I’m sorry I wasn’t clear here: My point was that you could identify a person with an entry event satisfying 3/5 criteria, and a separate event that satisfies 5/5 criteria. On the ‘By Event’ tab, this person would contribute 2 ‘counts’ to the ‘Total’, while on the ‘By Person’ report, this person would only contribute 1 count (using the event that matched 5/5 criteria).

Your statement: “I’m a little bit confused that every identified person in the result must have at least one initial event that meets all of the criteria (5 of 5 in your example)”…if ‘the result’ you mean the ‘Matches’ count, then yes, this person contributes to the ‘Matches’ count because they matched 5/5 criteria and contributes to the ‘Total’ count because they were found in the ‘Cohort Entry Events’. If the ‘best’ event was only 3/5, then the person would not contribute to the ‘Matches’ count, but would contribute to the ‘Total’ count because they were identified in the ‘Cohort Entry Events’. I hope i’m understanding what you mean by ‘the result’

The key here is that on the person report, a person is counted exactly once via their ‘best’ event from the ‘Cohort Entry Events’. Note: there may be a person that matched 0/5 criteria, but they were initially identified by the Cohort Entry Events, but then didn’t make it to the final total due to failing to meet all criteria.

You have it right, but you have a special setting in your cohort definition for ‘left censoring’ and ‘right censoring’! Let me explain this:

According to the Inclusion Report (by Person), you see 31,237 total people (that’s the distinct people that were identified in the Cohort Entry Events). After all inclusion criteria were applied, only 188 people were found to satisfy all inclusion criteria. Why does the main cohort only have 135??

Well, you also specified a left censor of 2011-08-17 and a right censor of 2013-02-05? This means that anyone who started before 2011-08-17 will have their cohort start date re-set to 2011-08-17. Likewise with right censoring, anyone whose cohort end date ended after 2013-02-05 will have their cohort end date reset to 2013-02-05.

But, what about those people who’s cohort era completely preceded or completely followed the period 2013-02-05 -> 2013-02-05? They didn’t appear during the censor window, so those people are dropped! By the way, the number of people dropped is not reported anywhere on this report, however that statistic will be reported in an upcoming release.

But, since you know that 188 people matched all the inclusion criteria but 135 made it into the final cohort, then there were 53 people who fell out side of your left/right censor window! Mystery solved! To confirm this, if you remove your left/right censoring from your cohort definition and re-run, you should see 188 people in your cohort.
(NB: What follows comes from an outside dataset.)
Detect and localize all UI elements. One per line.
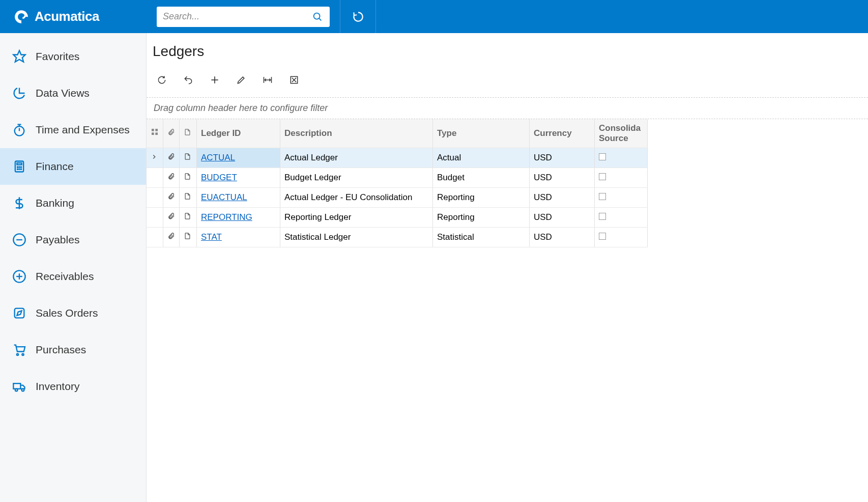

Out of curiosity, could you post your ‘By Events’ report so we can see the difference between the ‘By Event’ and ‘By Person’? It would be educational.

Very clear explanation! thanks

I set left / right censor time because I want to simulate the recruitment process of clinical trial in OHDSI and the trial was conducted in this time period.

Here is the “By Events” report.
and interpreted as: we identified 668,837 Cohort Entry Events in total and of which 2,971 events meet all inclusion criteria. These 2,971 events belong to 188 patients before trimmed to 135 by left/right censor time. correct?

Yes, you got it perfectly! I will just add, tho, the last statement was not deduced directly from the ‘By Events’ report: you used the Matches from the ‘By Events’ and compared it to the ‘By Person’ report to understand how the 2971 events became 188 patients. And then you compared the 188 patients from the ‘By Person’ report, and the 135 people from the final cohort count to determine you lost 53 people due to censoring. In the next release of Atlas, if there were people lost to censoring, you will see an additional column to the right of the ‘Total’ showing ‘Lost from censoring’ so you do not need to do the math.